Y llegamos a la segunda tentación: la espada. En Getsemaní Cristo es «prendido con espadas y palos, como si fuera un bandido» (Mc 14, 48), pero asiste desconsoladamente al momento en que uno de sus hombres «desenvainando la espada, de un golpe le cortó la oreja al criado del sumo sacerdote» (cf. Mc 14, 47). Tantas enseñanzas y ejemplos, tanto amor predicado y vivido, parecen en vano. Jesús implora la suave fuerza de la oración y sus hombres toman la espada. Él dice pacientemente: «Envaina la espada: que todos los que empuñan espada, a espada morirán» (Mt 26, 52). No el sueño que lleva a escapar de los problemas, ni la espada que lleva a afrontar los problemas con ira y enojo, estos son los caminos de Jesús: nos pide que nos quedemos con Él, encarnando su mansedumbre.

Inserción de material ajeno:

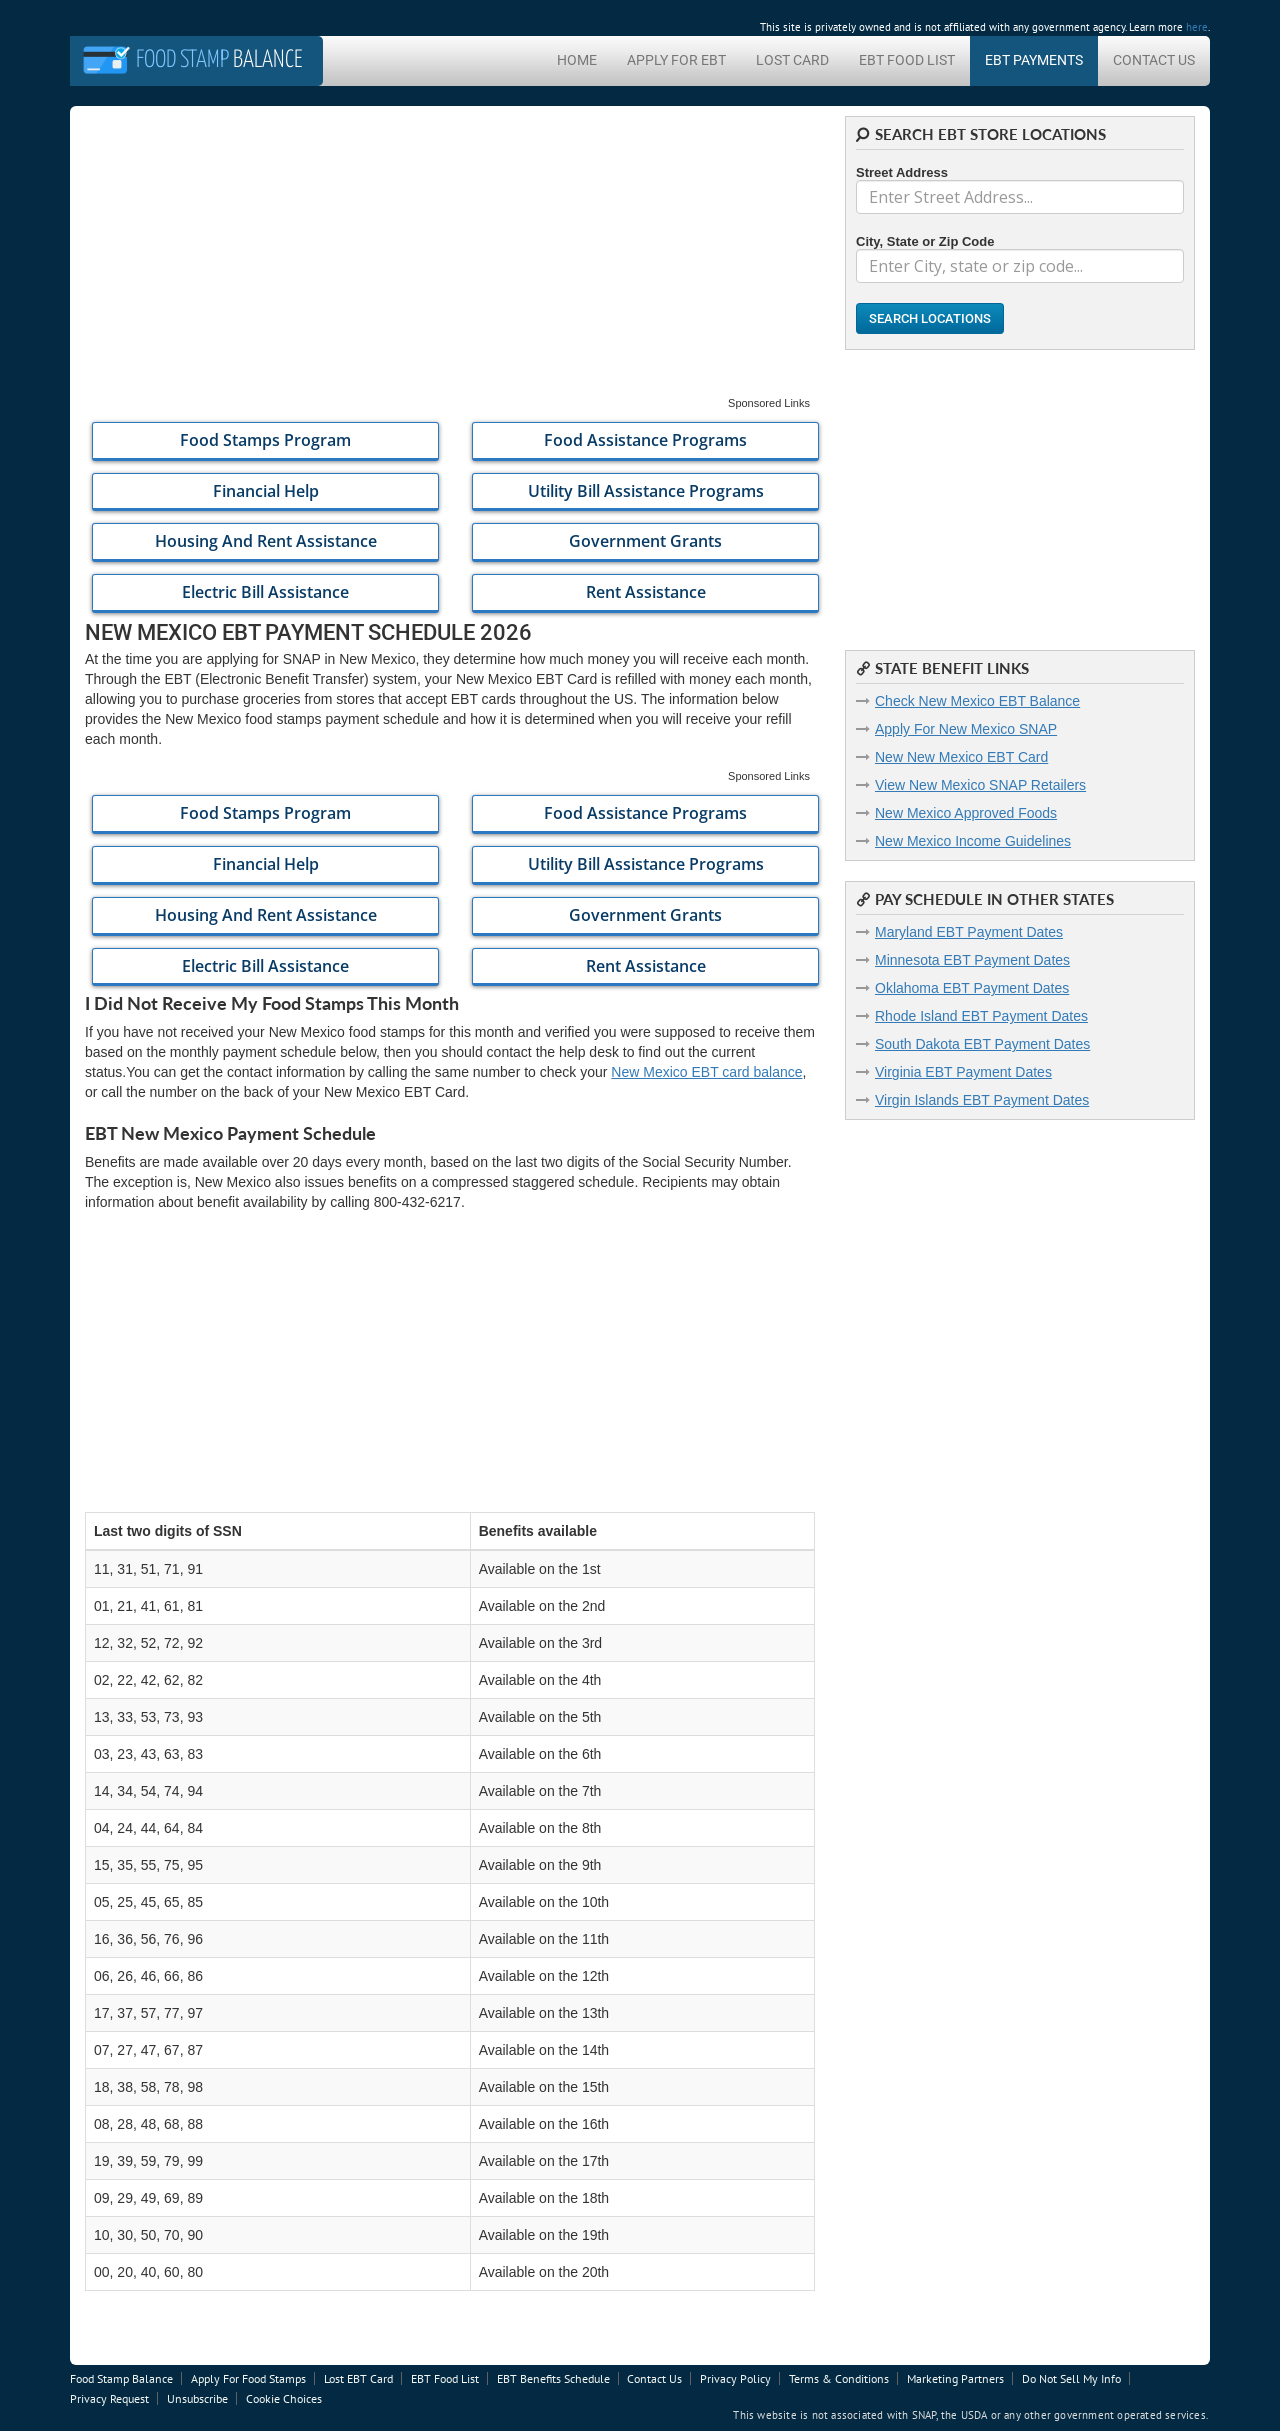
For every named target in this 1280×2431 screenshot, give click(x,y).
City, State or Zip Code (925, 241)
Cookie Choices (284, 2398)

Velad y orad. La invitación es en plural y es para nosotros. Mientras hoy muchos se consideran víctimas y casi ninguno culpable, mientras los cortocircuitos del odio hacen retroceder a la humanidad, la misión de los creyentes es dar testimonio de la salvación de Jesús, que nos pide no dejarnos adormecer por la indiferencia, no dejarnos abrumar por la intolerancia, no abandonar nuestra llamada: velar con Él y como Él en el Getsemaní de la humanidad, orar por los que no oran, hacer penitencia por los que rechazan el camino de la paz, ayudar a los que sufre, consciente de que la espada no soluciona nada; no mejora nada y lo empeora todo. Oremos, hermanos y hermanas: si no lo hacemos nosotros, ¿quién pondrá nuestro tiempo en manos de Dios? Mientras vivimos en una época despiadada, ¿quién da testimonio de su misericordia y amor? Nos corresponde a nosotros creer que los medios indicados por Jesús, débiles a los ojos del mundo, devuelven la luz a las tinieblas, como muestra la Pascua. Oramos, no para apaciguar a los nuestros.

Dios, que es amor, pero para apaciguar nuestro “yo”, tentado por el sueño de la indiferencia y la espada de la violencia. Estemos con Jesús: dediquémosle tiempo, dejémosle habitar nuestro tiempo.